Die wenigsten Betroffenen dürften die finanziellen Mittel gehabt haben, sich dagegen gerichtlich zur Wehr zu setzen. Die Künstlergruppe #allesaufdentisch, darunter viele bekannte deutsche Schauspieler, versuchte es und klagte vor dem Landgericht Köln gegen die Löschung ihrer Videos. Das Gericht gab den Künstlern recht. (4) Google jedoch ging in Berufung und sperrte wenige Tage nach dem Urteil weitere Videos der Initiative. (5) Ob diese ihr Recht auf freie Meinungsäußerung letztendlich durchsetzen wird, dürfte den „öffentlich-privaten Partnerschaften“ egal sein – bis dahin ist ein Diskurs über Corona-Maßnahmen obsolet.

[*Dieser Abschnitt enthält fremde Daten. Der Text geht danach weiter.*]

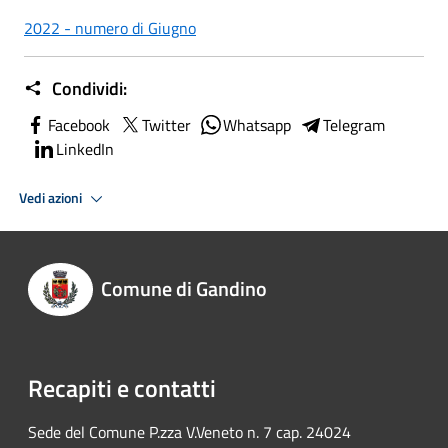
2022 - numero di Giugno
Condividi:
Facebook
Twitter
Whatsapp
Telegram
LinkedIn
Vedi azioni
Comune di Gandino
Recapiti e contatti
Sede del Comune P.zza V.Veneto n. 7 cap. 24024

Im August 2021 erklärte Neal Mohan, Produktleiter von Youtube, dass die Google-Tochter bislang mehr als eine Million Videos mit Corona-Bezug gelöscht habe. (6) Effektiver noch als die Löschungen sei allerdings die Vorzugsbehandlung für „vertrauenswürdige Informationen“ gewesen. „Bei COVID verlassen wir uns auf den Expertenkonsens von Gesundheitsorganisationen wie der CDC und der WHO“, so Mohan. (7) Dasselbe machte Google mit den Trefferlisten der Suchmaschine. (8)

Unabhängig vom Sinn der Suchanfragen wurden „vertrauenswürdige Informationen“ von Regierungen oder regierungsnahen Institutionen im Ranking nach oben gedrückt, wohlwissend, dass alles, was nicht auf den ersten drei Seiten erscheint, kaum mehr einen Leser findet.